The Heartland Institute—a main climate-denial front group—chose an interesting day to put up billboards around Chicago in advance of their next meeting.

This morning—even as the first actions of Connect the Dots day were taking place in the Pacific—they unveiled the signs, which have big pictures of Ted Kacynzki and Charles Manson, two convicted mass murderers, with the question: “I Still Believe in Global Warming, Do You?”

The message couldn’t be clearer—anyone who’s worried about climate change is abnormal, weird, sick, twisted.

So our message back need to be just as clear and firm: in fact, its normal people around the world who are engaged in the fight against climate change. Some are famous—the pope, the Dalai Lama, the patriarch of the Orthodox Church—but most of us are just ordinary citizens. And we’re worried about climate change because we can see what’s going on around us with our own eyes.
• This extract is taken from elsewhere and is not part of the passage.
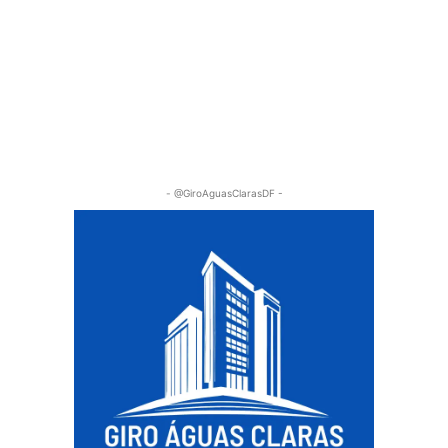
- @GiroAguasClarasDF -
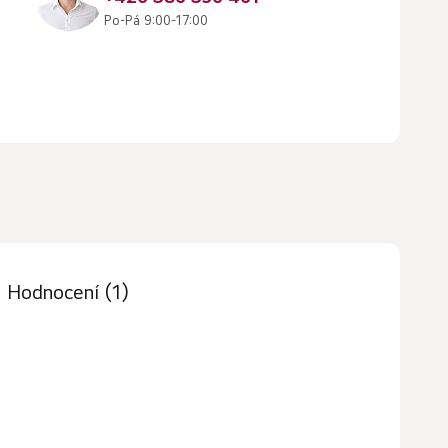
Po-Pá 9:00-17:00
Hodnocení (1)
The industry is terrified to talk about extreme weather that has led a big majority of Americans to back action on climate change, and they are terrified of the beautiful movement that is growing all across this country. That’s why groups like the Heartland Institute are so desperate—that’s why they’re insisting that it’s serial killers and not scientists and citizens who care about climate change.

We have no idea why companies like Microsoft continue to support the Heartland Institute, and you can sign a petition here letting them know it’s a bad idea to encourage this kind of hatred. But the most important thing you can do is turn out everyone you know for tomorrow’s day of action.

Citizens like us taking action in our communities may be the only way that we can fight back against an industry with so much money and ill-will at their disposal. This weekend we can show the real face of climate change – both the impacts that are already roiling our world, but also the people who are taking action to stop it. 

They’re getting desperate, which is a good sign.